Por un instante no supo dónde estaba. No reconoció las paredes, ni las sábanas, ni la luz encendida en un ángulo que no le era familiar. Sólo notaba el sudor frío que le empapaba el cuerpo.
– Joder -susurró por fin.
– Has tenido una pesadilla.
«Dos», pensó él. «A lo grande…»
– Lo siento -balbuceó.
– No pasa nada. -Le acarició la frente-. ¡Estás helado!
– Disculpa. -Se pasó las manos por la cara-. ¿Qué hora es?
– Las ocho. Temprano para un sábado.
– ¿Te desperté?
– No. -Ella le sonrió-. Creo que he perdido la costumbre de dormir acompañada. Llevaba un rato ya dando vueltas. ¿Con qué diablos soñabas?
No le apetecía hablar de ello. En realidad, no le apetecía hablar.

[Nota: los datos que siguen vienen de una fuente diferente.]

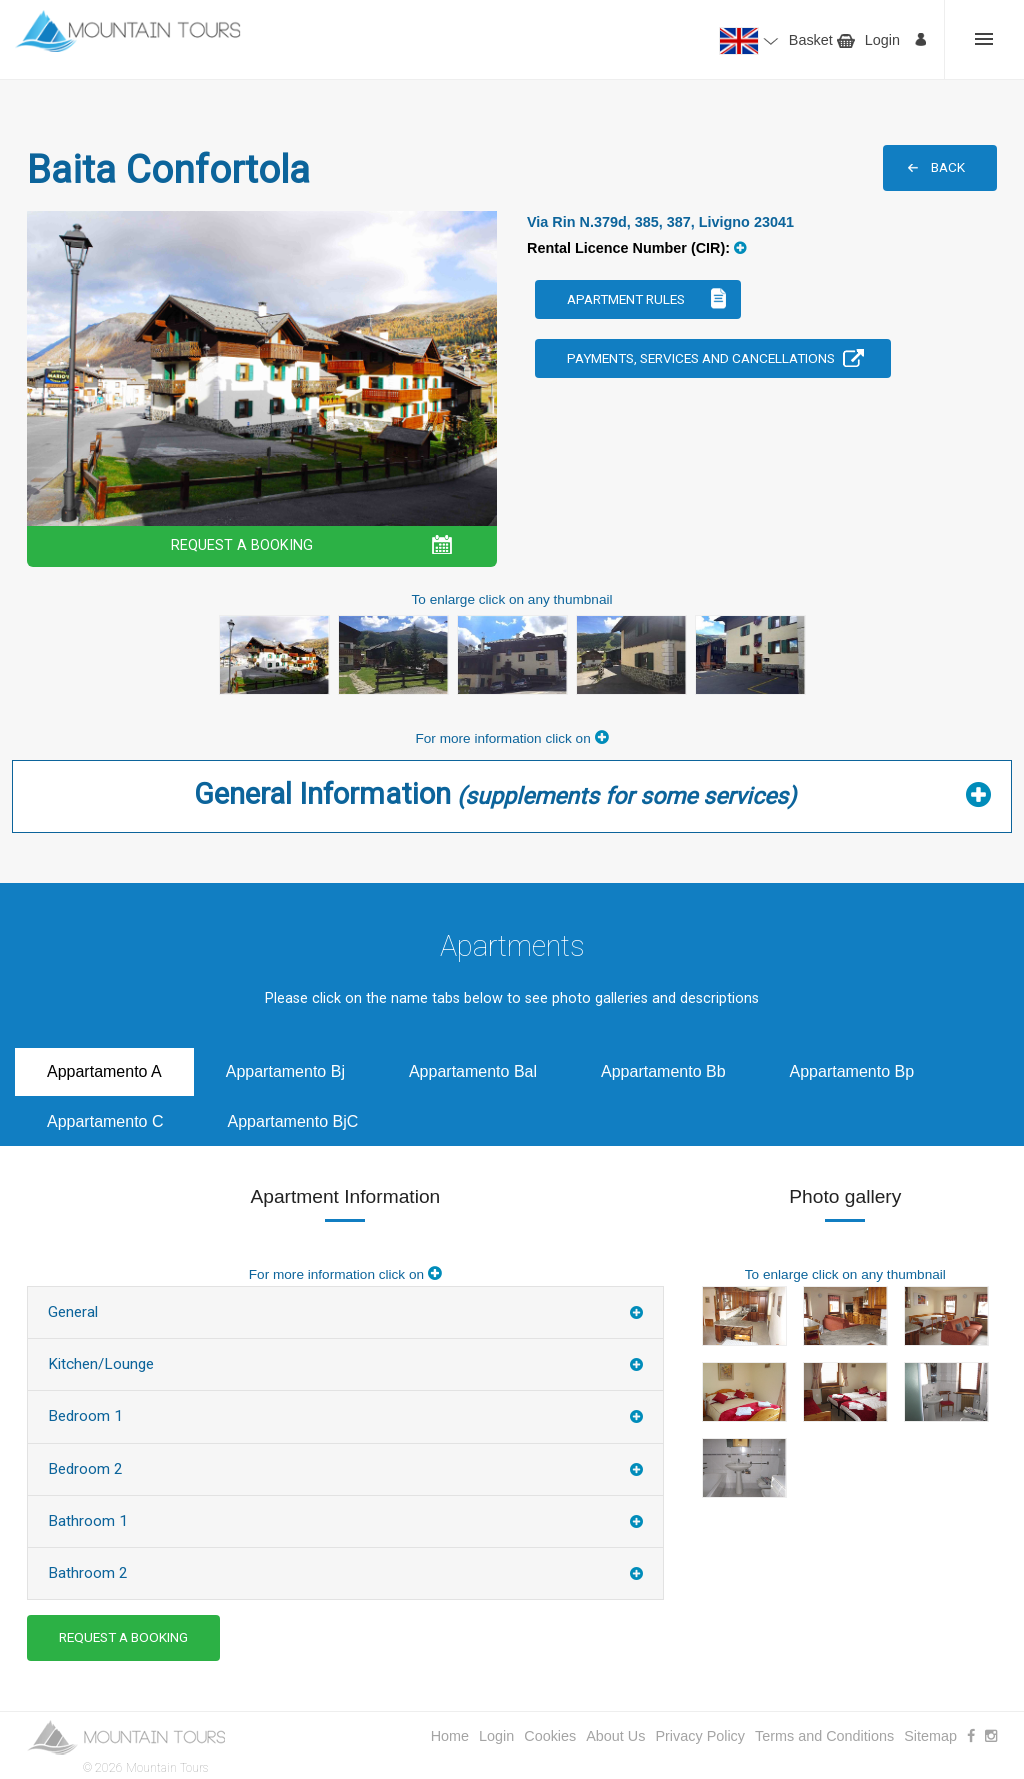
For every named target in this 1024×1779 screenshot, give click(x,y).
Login (882, 40)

– ¿Te importa que me dé una ducha?
Ella negó con la cabeza.
– Seré buena y prepararé café.
Héctor se obligó a sonreír.
Habían hecho el amor con una dulzura impropia de dos desconocidos. Lentamente, más llevados por la necesidad de contacto, del roce de la piel, que por una pasión desatada. Y ahora, mientras desayunaban juntos, Héctor se percató de que el sexo había estrechado unos lazos de algo que se parecía bastante a la camaradería. Ya no eran unos niños, tenían en su haber suficientes desengaños e ilusiones, y aceptaban los momentos agradables sin proyectar sobre ellos esperanzas o deseos. No hubo la menor sensualidad en ese desayuno compartido; la luz del día los había devuelto a su lugar, sin presiones. En parte lo agradecía y en parte la idea le entristeció un poco. Quizá fuera eso a lo máximo que podía aspirar ya: encuentros agradables, cordiales, que dejaban buen sabor de boca. Reconfortantes como ese café caliente.
– ¿La camisa es de tu talla? -dijo Joana-. Philippe la dejó aquí.
El comentario no era del todo casual, pensó Héctor. Sonrió.
– Te la devolveré -le dijo, con un guiño significativo-. Ahora debo irme. Tengo que ver a los padres de Gina Martí.
Ella asintió.
– Esto no ha terminado, ¿verdad?
Héctor la miró con aprecio. Ojalá pudiera decirle que sí. Que el caso estaba cerrado. Pero la imagen de Iris en la piscina, potenciada por el sueño, le indicaba absolutamente lo contrario.
– Creo que hay algo que deberías leer.